Why was there stiffer and more united resistance in Germany than in England?

There are several obvious reasons. First, despite its feudal divisions, Germany was more politically united than England. Secondly, the Vikings had already used up any good faith in their sworn word through their insincere dealings with the Anglo-Saxons. In short, the Anglo-Saxons, through their naive trust and subsequent sufferings, had exhausted the moral power of the Vikings. These were no longer people you could trust to not attack you, even if you had a deal with them.

A third factor seems to have been the mobilisation of Church power, showing the growing influence of Rome. The death toll at Luneberg Heath names several bishops, which reveals both the role that the Church was playing in actively opposing the invaders and also its attitude to the fallen. Instead of being forgotten as failed warriors, the dead were "weaponised" by a process of deification, becoming the famous Martyrs of Ebsdorf. The power of this should not be underestimated as it put a positive spin on what would otherwise be a dispiriting defeat.
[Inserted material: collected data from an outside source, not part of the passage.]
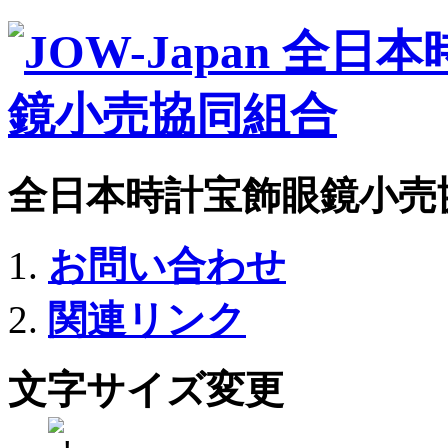
全日本時計宝飾眼鏡小売
お問い合わせ
関連リンク
文字サイズ変更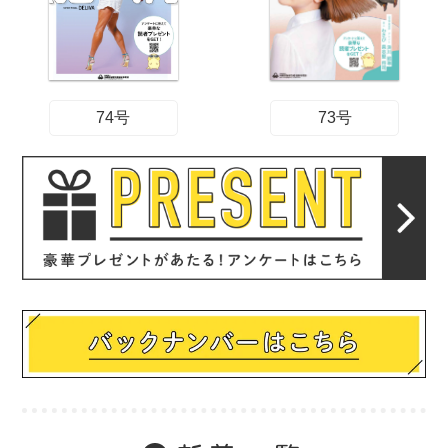
74号
73号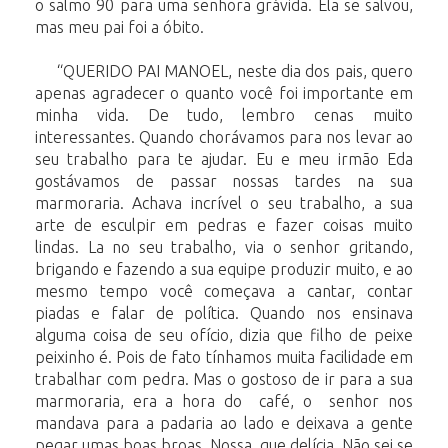
o salmo 90 para uma senhora grávida. Ela se salvou,
mas meu pai foi a óbito.
“QUERIDO PAI MANOEL, neste dia dos pais, quero
apenas agradecer o quanto você foi importante em
minha vida. De tudo, lembro cenas muito
interessantes. Quando chorávamos para nos levar ao
seu trabalho para te ajudar. Eu e meu irmão Eda
gostávamos de passar nossas tardes na sua
marmoraria. Achava incrível o seu trabalho, a sua
arte de esculpir em pedras e fazer coisas muito
lindas. La no seu trabalho, via o senhor gritando,
brigando e fazendo a sua equipe produzir muito, e ao
mesmo tempo você começava a cantar, contar
piadas e falar de política. Quando nos ensinava
alguma coisa de seu ofício, dizia que filho de peixe
peixinho é. Pois de fato tínhamos muita facilidade em
trabalhar com pedra. Mas o gostoso de ir para a sua
marmoraria, era a hora do café, o senhor nos
mandava para a padaria ao lado e deixava a gente
pegar umas boas broas. Nossa, que delícia. Não sei se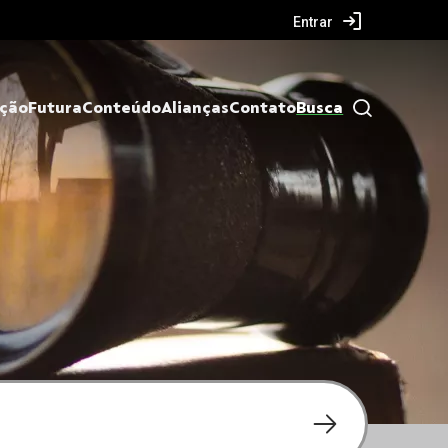
Entrar
ação
Futura
Conteúdo
Alianças
Contato
Busca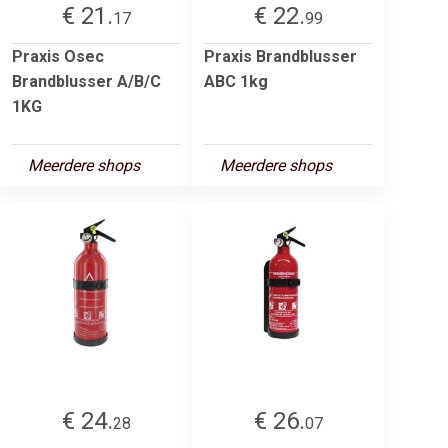
€ 21.
€ 22.
17
99
Praxis Osec
Praxis Brandblusser
Brandblusser A/B/C
ABC 1kg
1KG
Meerdere shops
Meerdere shops
€ 24.
€ 26.
28
07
The Pagan Viking tendency to renege on agreements played into the hands of the Church. In fact the Vikings so exhausted their pagan credibility that finally their enemies could only swear a treaty with them if they converted to Christianity first. 

This is what happened in England, where peace was arrived at between Alfred the Great of Wessex and Guthrum the leader of the Great Heathen Army only after he rebuilt his credit by converting to Christianity.

Likewise with the remnants of the Great Heathen Army. After being besieged in their camp at Asselt in the Meuse valley the next year, they came to terms with the Charles the Fat but only after their leader Godfird restored his shattered credibility by converting to Christianity.